Sweet. That allows me to quickly fix my "365 days only" blunder for my personal certs (used for email mostly): use old cert, old key, run CA.pl -signcert with a nice, 10 year validity and presto, new cert. (Even better would have been had I found out about that before I had replaced the CA cert - also too shortlived - with a completely new one...sigh.)
Don't forget to copy cert and key to the proper location (usually /etc/ssl/{certs,private}) and check that annoying symlink from keyid.0 to the cert. Fortunately it's the key id, not anything associated with the cert, so you don't have to redo this when your cert is redone. (I always forget how to produce the friggin hash: openssl x509 -hash -noout < cert is the necessary magic, or use c_rehash.)

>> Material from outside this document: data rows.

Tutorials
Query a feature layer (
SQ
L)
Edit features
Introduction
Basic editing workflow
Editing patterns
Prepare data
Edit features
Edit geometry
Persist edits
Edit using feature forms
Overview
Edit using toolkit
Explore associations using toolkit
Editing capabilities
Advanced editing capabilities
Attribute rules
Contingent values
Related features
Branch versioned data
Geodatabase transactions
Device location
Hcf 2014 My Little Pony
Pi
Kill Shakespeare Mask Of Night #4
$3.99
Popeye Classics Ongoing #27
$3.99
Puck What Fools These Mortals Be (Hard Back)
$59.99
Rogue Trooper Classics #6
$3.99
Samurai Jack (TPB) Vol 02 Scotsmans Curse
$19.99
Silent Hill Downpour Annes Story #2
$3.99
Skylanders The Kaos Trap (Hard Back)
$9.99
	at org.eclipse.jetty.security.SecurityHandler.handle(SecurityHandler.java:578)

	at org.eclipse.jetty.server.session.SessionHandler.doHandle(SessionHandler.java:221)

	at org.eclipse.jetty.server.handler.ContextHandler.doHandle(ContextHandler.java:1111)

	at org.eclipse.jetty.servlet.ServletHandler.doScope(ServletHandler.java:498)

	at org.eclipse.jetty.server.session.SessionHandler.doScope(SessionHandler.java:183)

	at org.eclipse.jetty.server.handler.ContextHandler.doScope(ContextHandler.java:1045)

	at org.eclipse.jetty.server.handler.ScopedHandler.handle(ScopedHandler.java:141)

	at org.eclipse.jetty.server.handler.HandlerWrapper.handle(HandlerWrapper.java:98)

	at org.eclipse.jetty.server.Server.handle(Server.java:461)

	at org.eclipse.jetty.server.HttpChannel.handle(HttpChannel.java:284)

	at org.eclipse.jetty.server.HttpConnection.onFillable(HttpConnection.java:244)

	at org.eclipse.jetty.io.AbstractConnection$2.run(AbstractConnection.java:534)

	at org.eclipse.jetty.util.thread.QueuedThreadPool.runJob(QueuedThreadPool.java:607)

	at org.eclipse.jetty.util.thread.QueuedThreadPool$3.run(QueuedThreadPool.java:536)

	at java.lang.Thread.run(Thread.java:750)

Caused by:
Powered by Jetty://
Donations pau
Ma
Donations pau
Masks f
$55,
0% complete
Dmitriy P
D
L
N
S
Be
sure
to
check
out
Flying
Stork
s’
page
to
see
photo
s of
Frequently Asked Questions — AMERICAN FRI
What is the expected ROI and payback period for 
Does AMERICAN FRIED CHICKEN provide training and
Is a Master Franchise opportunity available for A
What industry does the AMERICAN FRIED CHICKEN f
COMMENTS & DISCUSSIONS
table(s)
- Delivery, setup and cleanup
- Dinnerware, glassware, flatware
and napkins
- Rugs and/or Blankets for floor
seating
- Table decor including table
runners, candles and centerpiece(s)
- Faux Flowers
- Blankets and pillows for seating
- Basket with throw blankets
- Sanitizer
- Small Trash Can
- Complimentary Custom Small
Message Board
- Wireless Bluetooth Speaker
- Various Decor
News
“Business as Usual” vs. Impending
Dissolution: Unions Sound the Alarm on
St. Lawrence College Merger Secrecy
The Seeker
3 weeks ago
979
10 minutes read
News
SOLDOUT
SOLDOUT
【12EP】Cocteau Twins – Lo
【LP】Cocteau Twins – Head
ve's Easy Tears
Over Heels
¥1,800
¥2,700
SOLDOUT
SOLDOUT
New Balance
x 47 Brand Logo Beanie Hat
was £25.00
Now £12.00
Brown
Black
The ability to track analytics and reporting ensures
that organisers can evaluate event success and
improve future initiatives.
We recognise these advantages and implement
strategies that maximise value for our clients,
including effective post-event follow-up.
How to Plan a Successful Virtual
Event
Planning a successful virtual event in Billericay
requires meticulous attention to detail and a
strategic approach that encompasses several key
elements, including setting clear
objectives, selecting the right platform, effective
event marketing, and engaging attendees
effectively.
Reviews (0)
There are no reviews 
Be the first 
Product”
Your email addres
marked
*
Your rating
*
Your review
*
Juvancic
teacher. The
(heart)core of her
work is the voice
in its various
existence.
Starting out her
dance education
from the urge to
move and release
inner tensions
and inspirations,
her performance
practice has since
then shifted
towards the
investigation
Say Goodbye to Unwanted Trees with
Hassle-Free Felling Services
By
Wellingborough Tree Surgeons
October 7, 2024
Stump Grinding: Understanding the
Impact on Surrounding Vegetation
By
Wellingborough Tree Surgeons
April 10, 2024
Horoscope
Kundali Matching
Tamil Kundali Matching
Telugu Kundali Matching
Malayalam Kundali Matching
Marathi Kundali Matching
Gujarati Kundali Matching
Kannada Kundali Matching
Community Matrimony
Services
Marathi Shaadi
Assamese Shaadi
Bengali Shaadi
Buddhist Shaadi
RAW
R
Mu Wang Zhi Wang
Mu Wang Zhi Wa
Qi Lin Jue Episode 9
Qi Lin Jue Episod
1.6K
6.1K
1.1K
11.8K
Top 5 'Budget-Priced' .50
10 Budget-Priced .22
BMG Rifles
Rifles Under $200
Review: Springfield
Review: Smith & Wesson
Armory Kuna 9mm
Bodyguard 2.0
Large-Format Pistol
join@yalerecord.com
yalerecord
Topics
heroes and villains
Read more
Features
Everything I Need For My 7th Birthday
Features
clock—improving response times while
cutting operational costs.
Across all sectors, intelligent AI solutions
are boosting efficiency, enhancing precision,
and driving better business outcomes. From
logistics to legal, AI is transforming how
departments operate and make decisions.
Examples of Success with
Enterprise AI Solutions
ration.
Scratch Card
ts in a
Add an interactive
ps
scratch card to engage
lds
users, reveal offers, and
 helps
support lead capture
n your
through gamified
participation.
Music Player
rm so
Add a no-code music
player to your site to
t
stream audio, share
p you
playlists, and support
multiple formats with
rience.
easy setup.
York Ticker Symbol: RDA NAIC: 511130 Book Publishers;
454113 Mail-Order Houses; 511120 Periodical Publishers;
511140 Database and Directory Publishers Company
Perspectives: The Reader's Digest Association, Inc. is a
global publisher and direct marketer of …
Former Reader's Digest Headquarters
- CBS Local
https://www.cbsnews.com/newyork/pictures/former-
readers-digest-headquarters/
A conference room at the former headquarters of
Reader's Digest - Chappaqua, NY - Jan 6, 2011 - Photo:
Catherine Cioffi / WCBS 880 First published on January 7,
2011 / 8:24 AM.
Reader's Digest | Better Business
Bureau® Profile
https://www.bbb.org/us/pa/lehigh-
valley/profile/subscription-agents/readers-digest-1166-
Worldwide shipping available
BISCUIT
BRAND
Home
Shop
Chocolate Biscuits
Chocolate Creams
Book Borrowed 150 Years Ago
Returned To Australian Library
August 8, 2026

stunnel expects both key and cert (PEM format) in a single file, and cat is your friend.
How am I using this stuff?
The CA cert is installed on my servers and clients, known as trustworthy signer to the applications I use with SSL: sendmail and fetchmail.
The sendmail on the client presents its cert in the TLS startup, and on the server side I've got this in /etc/mail/access:
CertIssuer:/C=AT/O=snafu.priv.at/CN=snafu+20CA RELAY
That takes care of outbound email.
fetchmail on the client runs with
--sslcertck --sslcertpath /etc/ssl/certs/ --ssl
and against the FQDN servername (as in the cert). Thus fetchmail requires a server cert signed by a locally known good signer.
On the IMAP server I'm running stunnel with
-A /etc/ssl/certs/snafuCA.cert.pem -p /etc/ssl/certs/stunnel.pem
which makes it present its cert and the CA cert, so everything fits together.